Dataset entries
--- START ---

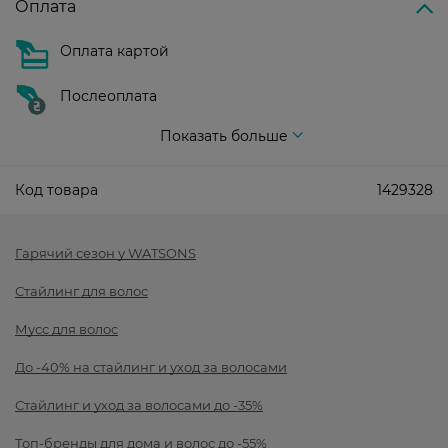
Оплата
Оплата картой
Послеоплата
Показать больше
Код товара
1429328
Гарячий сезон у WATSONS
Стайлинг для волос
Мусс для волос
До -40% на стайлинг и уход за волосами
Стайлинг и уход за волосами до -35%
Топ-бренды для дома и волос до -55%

--- END ---
--- START ---

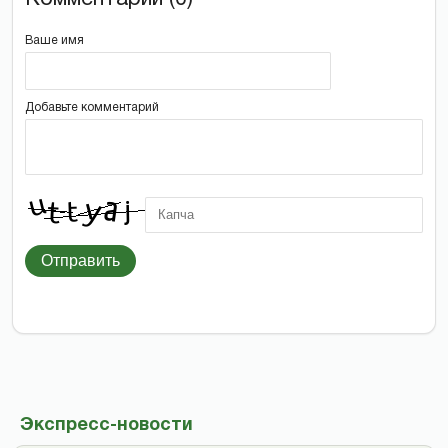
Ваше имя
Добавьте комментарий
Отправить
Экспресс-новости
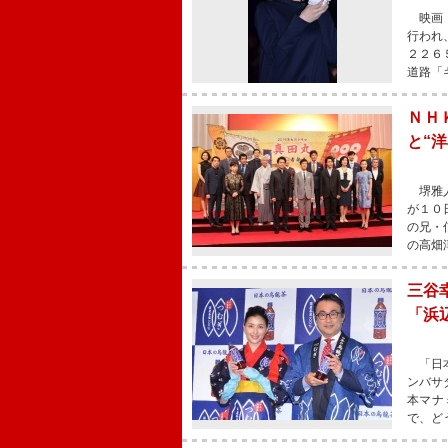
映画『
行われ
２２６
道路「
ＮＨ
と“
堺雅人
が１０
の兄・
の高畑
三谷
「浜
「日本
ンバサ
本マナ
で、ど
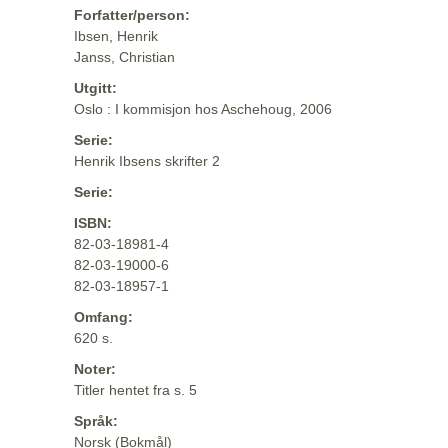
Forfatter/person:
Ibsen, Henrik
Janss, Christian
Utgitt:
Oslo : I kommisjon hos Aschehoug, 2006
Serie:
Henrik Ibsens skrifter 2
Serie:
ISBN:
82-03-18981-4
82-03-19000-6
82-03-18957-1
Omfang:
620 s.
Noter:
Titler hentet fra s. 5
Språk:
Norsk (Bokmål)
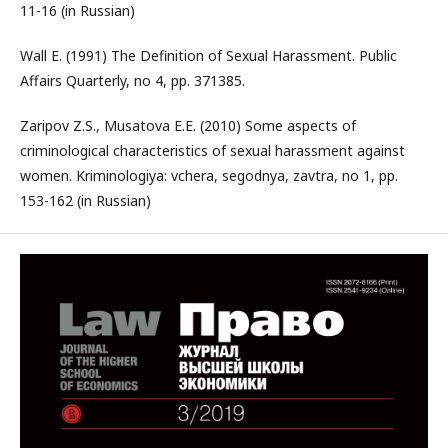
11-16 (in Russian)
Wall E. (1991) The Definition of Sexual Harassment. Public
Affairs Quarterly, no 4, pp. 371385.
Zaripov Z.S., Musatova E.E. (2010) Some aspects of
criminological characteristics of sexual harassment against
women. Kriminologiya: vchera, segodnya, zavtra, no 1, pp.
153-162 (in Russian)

--- END ---

- Task instructions: Look above for the line holding "Показать больше" and the line holding "Топ-бренды для дома и волос до -55%", then output exactly those two lines and every line between them, nothing more.

- Solution to this problem:
Показать больше
Код товара
1429328
Гарячий сезон у WATSONS
Стайлинг для волос
Мусс для волос
До -40% на стайлинг и уход за волосами
Стайлинг и уход за волосами до -35%
Топ-бренды для дома и волос до -55%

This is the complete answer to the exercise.